TEXT OF COMMENTARY
Kai Ryssdal: When she was in Latin America last week, Secretary of State Hillary Clinton promised that the Obama administration is going to do more to fight drug violence. That violence has been a particular problem in Mexico. It has disrupted everyday life in some parts of the country. It’s adding to the strain on the Mexican economy. And it’s affecting immigration here.
Commentator Gustavo Arrellano explains how.
GUSTAVO ARRELLANO: A friend gave me a belt a couple of months ago but not just any length of leather. It’s a “cinto pitiado” — an arabesque piece of art traditional to the Mexican home state of our parents, Zacatecas. Each is crafted over weeks, woven with threads derived from the agave plant. Mine is mid-level nice, and it’s still worth hundreds of dollars. And great to hide the biggest guts, too!
My amigo gave it to me for free under one condition. He asked — pleaded, really — that I tell everyone I could about the cinto pitiado, and urge them to buy one.
Zacatecas is suffering a Gran Recession like us. But there, it’s exacerbated by something far more sinister — the narco wars. Gone are the days when caravans of folks from my family’s ancestral villages drove from Southern California to their Mexican homes and return with their trucks crammed with local goodies. We were just some of the hundreds of thousands of Zacatecan expats who annually injected their home state’s economy with millions.

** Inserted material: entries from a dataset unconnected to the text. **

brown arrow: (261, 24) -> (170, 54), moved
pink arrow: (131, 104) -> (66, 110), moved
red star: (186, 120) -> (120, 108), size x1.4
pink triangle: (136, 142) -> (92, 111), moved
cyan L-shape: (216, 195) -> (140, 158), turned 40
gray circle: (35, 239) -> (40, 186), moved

We can tolerate police bribes, but kidnappings and ransom notes? No.
Even worse, the narco wars have put a chokehold on Mexico’s longtime lifeline to First World status: the money immigrants send back home. It ranks second only to oil as a source of revenue to the country’s economy. Mexicans now have to think twice before wiring cash to their loved ones south of the border. The wrong people may notice and shake them down.
But still, Mexico needs money from its emigrants. Mexicans already have informal economic networks, but perhaps the American government can lessen tariffs on artisan goods from Mexico. It’ll motivate more Mexicans on both sides to create import businesses and lessen Mexico’s current dependence on emigrant money.
Oh, and for the anti-immigrant loons in the audience? What are you doing listening to Marketplace? But seriously: Buying Mexican will keep more Mexicans in Mexico and fend off the invasion. Love America: buy Mexican.
RYSSDAL: Gustavo Arellano writes the “Ask A Mexican” column for the Orange County Weekly.